*** DATA RECORDS ***

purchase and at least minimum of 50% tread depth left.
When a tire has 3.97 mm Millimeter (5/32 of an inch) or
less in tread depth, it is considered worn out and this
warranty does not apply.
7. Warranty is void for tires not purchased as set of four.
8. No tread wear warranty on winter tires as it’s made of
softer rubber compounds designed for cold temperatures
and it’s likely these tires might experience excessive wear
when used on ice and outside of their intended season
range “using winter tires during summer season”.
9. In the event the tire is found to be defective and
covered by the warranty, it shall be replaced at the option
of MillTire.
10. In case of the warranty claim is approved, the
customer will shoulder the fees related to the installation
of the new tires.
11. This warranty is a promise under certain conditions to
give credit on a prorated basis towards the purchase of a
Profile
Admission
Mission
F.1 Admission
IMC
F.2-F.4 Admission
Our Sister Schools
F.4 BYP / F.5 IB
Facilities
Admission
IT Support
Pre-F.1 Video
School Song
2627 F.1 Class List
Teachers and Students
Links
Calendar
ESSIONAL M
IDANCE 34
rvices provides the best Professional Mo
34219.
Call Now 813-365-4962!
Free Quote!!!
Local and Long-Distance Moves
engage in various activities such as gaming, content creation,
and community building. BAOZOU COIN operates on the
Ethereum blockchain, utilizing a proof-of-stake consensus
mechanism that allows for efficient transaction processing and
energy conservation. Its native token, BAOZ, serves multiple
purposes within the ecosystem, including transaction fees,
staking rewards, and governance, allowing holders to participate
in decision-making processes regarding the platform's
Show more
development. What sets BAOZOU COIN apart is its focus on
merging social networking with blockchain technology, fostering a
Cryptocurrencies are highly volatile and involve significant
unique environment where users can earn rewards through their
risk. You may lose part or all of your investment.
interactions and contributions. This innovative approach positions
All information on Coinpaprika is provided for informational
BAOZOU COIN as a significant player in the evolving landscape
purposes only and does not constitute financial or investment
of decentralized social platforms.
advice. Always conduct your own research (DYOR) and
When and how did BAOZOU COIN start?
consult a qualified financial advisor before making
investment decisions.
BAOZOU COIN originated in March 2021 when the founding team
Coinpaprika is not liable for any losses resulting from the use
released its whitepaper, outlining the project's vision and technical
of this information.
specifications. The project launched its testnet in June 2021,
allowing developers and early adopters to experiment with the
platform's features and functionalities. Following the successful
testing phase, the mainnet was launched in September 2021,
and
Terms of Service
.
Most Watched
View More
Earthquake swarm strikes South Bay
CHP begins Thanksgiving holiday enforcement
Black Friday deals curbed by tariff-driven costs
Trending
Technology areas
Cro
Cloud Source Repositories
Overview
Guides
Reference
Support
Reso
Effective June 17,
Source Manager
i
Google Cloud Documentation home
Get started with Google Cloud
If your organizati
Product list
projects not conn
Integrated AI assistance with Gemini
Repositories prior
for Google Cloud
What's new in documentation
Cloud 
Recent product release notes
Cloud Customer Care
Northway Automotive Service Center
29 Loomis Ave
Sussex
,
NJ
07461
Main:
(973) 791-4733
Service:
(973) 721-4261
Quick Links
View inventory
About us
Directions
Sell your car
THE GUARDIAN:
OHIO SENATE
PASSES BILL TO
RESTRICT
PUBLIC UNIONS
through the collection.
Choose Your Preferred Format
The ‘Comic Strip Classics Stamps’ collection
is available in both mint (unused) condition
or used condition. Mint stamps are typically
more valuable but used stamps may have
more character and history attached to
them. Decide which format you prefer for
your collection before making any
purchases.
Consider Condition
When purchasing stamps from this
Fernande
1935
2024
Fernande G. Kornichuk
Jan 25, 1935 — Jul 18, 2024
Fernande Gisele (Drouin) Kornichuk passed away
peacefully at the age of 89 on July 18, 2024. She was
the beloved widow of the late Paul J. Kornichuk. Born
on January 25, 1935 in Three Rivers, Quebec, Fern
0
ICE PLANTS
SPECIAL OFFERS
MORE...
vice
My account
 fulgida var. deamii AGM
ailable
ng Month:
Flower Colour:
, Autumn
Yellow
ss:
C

*** End of DATA RECORDS ***

## PROBLEM DETAILS
Nothing but the lines from the start of the data above through the line with "Ethereum blockchain, utilizing" should appear in your answer, copied exactly.

## FINISHED EXERCISE
purchase and at least minimum of 50% tread depth left.
When a tire has 3.97 mm Millimeter (5/32 of an inch) or
less in tread depth, it is considered worn out and this
warranty does not apply.
7. Warranty is void for tires not purchased as set of four.
8. No tread wear warranty on winter tires as it’s made of
softer rubber compounds designed for cold temperatures
and it’s likely these tires might experience excessive wear
when used on ice and outside of their intended season
range “using winter tires during summer season”.
9. In the event the tire is found to be defective and
covered by the warranty, it shall be replaced at the option
of MillTire.
10. In case of the warranty claim is approved, the
customer will shoulder the fees related to the installation
of the new tires.
11. This warranty is a promise under certain conditions to
give credit on a prorated basis towards the purchase of a
Profile
Admission
Mission
F.1 Admission
IMC
F.2-F.4 Admission
Our Sister Schools
F.4 BYP / F.5 IB
Facilities
Admission
IT Support
Pre-F.1 Video
School Song
2627 F.1 Class List
Teachers and Students
Links
Calendar
ESSIONAL M
IDANCE 34
rvices provides the best Professional Mo
34219.
Call Now 813-365-4962!
Free Quote!!!
Local and Long-Distance Moves
engage in various activities such as gaming, content creation,
and community building. BAOZOU COIN operates on the
Ethereum blockchain, utilizing a proof-of-stake consensus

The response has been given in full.